Need Help?

The Finland-United States Investigation of NIDDM Genetics (FUSION) Study - Islet Expression and Regulation by RNAseq and ATACseq

This study evaluates gene expression and its regulation in human pancreatic islets, a tissue relevant in the study of genetic risk factors contributing to diabetes. We obtained islets from deceased donors and generated data from genome-wide SNP chip, bulk RNA-Seq, microRNA (miRNA)-Seq, whole genome sequence, DNA methylation (methyl)-Seq, transcription initiation profiles using cap analysis of gene expression (CAGE)-Seq, single cell RNA-seq, and single nuclei ATAC-seq. These data include ATAC-seq of two islet subjects, RNA-seq of 31 additional subjects, genome-wide chip genotypes, and imputed genotypes of the 33 subjects released with phs001188.v1. For genotyping, 500-1000 islet equivalents (IEQ) were cultured as in Gershengorn (Science, 2004, PMID: 15564314); genomic DNA isolated from islet cultures. For RNA analyses, 2500-5000 IEQ from each islet source were used for bulk or single-cell RNA isolation. Messenger RNA was isolated with trizol extraction and 12-plex libraries were generated using the Illumina TruSeq directional mRNA-seq library protocol. Bulk RNA sequencing was performed on HiSeq2000/HiSeq2500 sequencers using paired-end reads at the NIH Intramural Sequencing Center (NISC). miRNA libraries were prepared from total RNA from 68 samples, pooled and sequenced 50bp single-end reads on Illumina HiSeq2500. CAGE libraries were prepared from total RNA samples using the nAnT-iCAGE protocol at DNAFORM, Japan. CAGE libraries were sequenced at the NIH Intramural Sequencing Center (NISC) on the HiSeq2000 sequencer. Genotyping on the Illumina Omni2.5M array was performed at the NHGRI Genomics Core facility. Genotypes were imputed using the HRC.r1.1.2016 reference panel. In order to assess regions of open chromatin in islets, we performed bulk ATAC-seq on HiSeq2000 sequencers using paired-end reads at NISC. Single-nuclei ATAC-seq libraries were prepared using single-cell-combinatorial-indexing (sci-) ATAC-seq protocol and sequenced on Illumina NextSeq using paired-end reads. scRNA-seq libraries were generated using the 10X Genomics platform and sequenced on Illumina HiSeq3000 at the Genomics Technology Core of the National Institute of Arthritis and Musculoskeletal and Skin Diseases (NIAMS).
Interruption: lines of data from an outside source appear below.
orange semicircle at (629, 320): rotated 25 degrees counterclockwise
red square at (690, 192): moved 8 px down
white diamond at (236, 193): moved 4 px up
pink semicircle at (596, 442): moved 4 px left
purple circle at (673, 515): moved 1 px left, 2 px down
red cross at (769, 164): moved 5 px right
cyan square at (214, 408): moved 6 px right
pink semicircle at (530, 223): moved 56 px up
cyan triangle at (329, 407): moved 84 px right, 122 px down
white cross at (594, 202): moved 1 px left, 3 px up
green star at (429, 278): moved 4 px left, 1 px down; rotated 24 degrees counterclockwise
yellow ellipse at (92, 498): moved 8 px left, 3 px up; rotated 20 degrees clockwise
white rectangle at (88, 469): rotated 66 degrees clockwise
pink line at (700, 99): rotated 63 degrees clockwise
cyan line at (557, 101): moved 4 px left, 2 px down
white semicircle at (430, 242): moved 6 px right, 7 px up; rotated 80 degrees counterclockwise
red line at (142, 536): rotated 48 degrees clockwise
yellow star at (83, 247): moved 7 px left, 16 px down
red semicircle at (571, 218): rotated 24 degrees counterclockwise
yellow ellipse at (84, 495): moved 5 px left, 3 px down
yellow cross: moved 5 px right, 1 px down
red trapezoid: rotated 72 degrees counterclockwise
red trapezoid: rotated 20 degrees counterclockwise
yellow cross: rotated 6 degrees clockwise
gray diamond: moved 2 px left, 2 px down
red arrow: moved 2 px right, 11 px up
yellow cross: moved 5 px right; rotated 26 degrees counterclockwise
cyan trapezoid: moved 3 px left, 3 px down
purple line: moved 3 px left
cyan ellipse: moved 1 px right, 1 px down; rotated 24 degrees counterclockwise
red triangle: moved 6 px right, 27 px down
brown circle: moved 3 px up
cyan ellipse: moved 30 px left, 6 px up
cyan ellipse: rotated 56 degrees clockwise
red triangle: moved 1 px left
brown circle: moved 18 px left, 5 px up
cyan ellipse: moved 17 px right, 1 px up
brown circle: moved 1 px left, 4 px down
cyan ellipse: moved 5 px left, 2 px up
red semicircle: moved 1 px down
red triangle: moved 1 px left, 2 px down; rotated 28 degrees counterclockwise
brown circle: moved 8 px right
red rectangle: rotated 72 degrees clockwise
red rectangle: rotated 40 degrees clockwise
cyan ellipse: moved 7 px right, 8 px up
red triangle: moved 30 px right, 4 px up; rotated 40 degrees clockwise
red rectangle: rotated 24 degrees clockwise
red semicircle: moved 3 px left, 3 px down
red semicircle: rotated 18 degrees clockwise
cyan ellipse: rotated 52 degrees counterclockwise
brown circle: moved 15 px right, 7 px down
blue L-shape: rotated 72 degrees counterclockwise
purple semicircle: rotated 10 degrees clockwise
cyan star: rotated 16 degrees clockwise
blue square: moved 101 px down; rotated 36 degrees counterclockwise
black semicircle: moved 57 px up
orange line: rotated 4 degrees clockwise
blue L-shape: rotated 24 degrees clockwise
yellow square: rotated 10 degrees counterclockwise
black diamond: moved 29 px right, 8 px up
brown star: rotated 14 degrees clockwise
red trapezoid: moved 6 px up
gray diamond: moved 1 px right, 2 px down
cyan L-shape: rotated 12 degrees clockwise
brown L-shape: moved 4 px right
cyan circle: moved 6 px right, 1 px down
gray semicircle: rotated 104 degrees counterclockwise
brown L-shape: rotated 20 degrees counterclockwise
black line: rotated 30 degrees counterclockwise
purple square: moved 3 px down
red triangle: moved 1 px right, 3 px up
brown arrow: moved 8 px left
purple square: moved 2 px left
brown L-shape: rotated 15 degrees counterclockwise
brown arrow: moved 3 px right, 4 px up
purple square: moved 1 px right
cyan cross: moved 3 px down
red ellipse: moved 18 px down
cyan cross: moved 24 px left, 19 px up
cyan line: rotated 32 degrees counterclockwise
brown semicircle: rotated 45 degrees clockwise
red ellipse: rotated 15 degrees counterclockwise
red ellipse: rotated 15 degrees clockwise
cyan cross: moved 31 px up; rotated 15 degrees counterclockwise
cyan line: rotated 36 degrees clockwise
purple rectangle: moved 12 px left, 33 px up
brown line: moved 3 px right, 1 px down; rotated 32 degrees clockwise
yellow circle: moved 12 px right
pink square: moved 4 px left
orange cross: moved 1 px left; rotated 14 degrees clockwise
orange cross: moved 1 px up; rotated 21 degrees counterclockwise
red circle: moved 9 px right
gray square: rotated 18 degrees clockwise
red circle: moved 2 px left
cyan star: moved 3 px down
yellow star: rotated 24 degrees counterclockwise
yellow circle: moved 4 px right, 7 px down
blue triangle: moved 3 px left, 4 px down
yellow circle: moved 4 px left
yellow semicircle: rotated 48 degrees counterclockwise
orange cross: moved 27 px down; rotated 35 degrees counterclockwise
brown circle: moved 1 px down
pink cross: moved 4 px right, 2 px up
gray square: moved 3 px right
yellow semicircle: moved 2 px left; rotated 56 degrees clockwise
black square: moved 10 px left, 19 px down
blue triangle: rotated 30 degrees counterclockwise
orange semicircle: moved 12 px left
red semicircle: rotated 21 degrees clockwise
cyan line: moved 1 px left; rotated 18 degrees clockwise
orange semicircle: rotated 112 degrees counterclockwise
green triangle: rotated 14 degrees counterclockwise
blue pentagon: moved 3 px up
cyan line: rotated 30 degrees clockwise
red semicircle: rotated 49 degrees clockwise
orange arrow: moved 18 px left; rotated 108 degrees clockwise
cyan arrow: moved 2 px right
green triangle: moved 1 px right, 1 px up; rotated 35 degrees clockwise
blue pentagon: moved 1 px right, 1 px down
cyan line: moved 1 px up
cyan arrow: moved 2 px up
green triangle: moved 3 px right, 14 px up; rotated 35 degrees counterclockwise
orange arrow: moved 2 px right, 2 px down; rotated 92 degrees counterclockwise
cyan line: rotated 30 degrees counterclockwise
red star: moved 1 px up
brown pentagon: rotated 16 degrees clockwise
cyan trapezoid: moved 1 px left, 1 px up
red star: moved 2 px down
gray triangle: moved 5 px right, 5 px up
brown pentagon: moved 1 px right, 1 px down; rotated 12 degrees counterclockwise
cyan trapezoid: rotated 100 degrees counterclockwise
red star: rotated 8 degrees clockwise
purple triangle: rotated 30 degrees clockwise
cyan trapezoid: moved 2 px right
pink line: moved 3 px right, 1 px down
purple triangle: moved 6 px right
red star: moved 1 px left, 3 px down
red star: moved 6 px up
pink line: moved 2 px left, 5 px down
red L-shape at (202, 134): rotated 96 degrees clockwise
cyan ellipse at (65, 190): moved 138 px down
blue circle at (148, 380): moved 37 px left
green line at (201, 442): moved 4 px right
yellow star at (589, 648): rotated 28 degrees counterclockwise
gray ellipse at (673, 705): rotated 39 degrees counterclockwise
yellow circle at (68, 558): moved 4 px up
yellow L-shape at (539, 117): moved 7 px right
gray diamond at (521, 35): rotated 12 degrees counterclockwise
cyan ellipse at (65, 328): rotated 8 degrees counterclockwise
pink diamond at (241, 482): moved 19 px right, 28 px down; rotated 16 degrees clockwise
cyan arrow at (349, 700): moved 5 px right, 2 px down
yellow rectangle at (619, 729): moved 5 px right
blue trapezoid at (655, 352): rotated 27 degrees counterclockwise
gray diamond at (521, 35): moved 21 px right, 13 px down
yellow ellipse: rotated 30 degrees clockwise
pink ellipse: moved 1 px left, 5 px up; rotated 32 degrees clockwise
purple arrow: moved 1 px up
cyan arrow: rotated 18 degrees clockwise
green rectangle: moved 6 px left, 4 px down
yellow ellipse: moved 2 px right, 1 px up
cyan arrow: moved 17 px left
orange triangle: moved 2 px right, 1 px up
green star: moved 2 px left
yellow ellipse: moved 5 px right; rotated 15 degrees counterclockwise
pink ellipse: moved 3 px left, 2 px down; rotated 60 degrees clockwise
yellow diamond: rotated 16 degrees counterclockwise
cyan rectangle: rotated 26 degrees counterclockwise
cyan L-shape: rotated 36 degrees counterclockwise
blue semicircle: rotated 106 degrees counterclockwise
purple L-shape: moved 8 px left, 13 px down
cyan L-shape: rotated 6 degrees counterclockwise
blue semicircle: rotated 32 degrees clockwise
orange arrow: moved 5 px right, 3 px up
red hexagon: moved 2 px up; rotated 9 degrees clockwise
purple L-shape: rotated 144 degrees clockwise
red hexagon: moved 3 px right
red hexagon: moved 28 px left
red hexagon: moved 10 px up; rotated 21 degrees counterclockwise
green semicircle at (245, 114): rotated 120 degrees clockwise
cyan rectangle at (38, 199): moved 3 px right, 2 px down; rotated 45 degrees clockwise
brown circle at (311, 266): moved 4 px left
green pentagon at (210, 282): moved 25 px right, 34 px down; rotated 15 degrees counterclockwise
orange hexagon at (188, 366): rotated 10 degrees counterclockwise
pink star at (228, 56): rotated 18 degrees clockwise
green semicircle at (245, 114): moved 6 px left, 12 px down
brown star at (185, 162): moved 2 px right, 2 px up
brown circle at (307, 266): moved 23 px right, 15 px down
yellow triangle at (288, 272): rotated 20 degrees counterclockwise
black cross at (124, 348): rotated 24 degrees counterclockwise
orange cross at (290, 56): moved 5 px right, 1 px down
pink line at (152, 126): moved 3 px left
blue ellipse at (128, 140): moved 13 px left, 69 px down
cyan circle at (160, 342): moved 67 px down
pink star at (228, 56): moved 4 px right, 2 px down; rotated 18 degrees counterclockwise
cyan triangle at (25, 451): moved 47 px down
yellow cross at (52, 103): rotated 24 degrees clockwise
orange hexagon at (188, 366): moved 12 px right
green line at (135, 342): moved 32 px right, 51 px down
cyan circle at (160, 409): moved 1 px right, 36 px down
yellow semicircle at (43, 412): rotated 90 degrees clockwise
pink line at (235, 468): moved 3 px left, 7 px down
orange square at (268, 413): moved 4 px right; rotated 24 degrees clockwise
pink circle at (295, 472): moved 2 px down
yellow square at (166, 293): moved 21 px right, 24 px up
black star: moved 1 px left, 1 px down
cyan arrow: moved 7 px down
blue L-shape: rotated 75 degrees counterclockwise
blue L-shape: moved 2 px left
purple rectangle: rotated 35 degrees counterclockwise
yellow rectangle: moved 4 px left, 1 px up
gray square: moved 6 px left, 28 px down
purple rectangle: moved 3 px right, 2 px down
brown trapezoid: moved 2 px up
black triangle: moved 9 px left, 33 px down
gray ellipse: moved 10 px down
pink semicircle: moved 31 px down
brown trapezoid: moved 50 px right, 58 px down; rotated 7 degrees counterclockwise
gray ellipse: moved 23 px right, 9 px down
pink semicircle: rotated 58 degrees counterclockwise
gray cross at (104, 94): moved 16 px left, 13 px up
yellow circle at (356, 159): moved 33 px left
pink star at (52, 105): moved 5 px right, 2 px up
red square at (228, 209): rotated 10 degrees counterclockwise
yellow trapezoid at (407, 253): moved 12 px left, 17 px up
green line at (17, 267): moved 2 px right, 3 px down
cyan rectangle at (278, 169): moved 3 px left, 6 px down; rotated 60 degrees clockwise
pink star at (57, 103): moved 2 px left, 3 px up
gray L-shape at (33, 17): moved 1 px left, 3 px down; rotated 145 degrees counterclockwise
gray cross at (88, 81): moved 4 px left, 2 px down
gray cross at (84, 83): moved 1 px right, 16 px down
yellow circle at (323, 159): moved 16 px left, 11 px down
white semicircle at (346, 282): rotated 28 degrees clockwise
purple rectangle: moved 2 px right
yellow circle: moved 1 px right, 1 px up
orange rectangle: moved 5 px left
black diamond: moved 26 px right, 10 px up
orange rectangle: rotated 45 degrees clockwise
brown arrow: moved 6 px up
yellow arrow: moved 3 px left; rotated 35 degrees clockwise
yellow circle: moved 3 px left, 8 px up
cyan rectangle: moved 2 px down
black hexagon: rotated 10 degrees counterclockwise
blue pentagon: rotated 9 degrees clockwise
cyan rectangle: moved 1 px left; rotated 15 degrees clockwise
Greater than 90% of the loci associated with T2D through genome-wide association studies occur in non-coding regions, suggesting a strong regulatory component to disease susceptibility. Therefore, there is a critical need to understand the full spectrum of genetic variation and regulatory element usage in T2D-relevant tissues. To that end, this study contains whole genome sequence and whole genome bisulfite sequence, and/or Illumina MethylationEPIC Array data, providing a comprehensive survey of both individual genetic variation as well as DNA methylation across different tissues from multiple individuals. In addition, we carried out sequencing of single cell RNAs (two subjects) and single cell nuclei (one subject) to characterize gene expression and chromatin accessibility of islets.